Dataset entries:
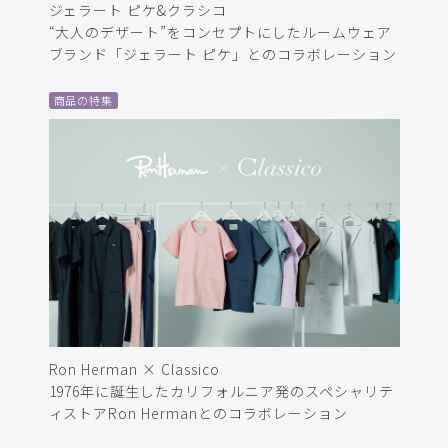
ジェラート ピケ&クラシコ
“大人のデザート”をコンセプトにしたルームウェア
ブランド「ジェラート ピケ」とのコラボレーション
商品の特集
Ron Herman × Classico
1976年に誕生したカリフォルニア発のスペシャリテ
ィストアRon Hermanとのコラボレーション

Work task –
Only lines holding the string "ジェラート" are wanted; gather each one from the entries above.

Solution for this task –
ジェラート ピケ&クラシコ
ブランド「ジェラート ピケ」とのコラボレーション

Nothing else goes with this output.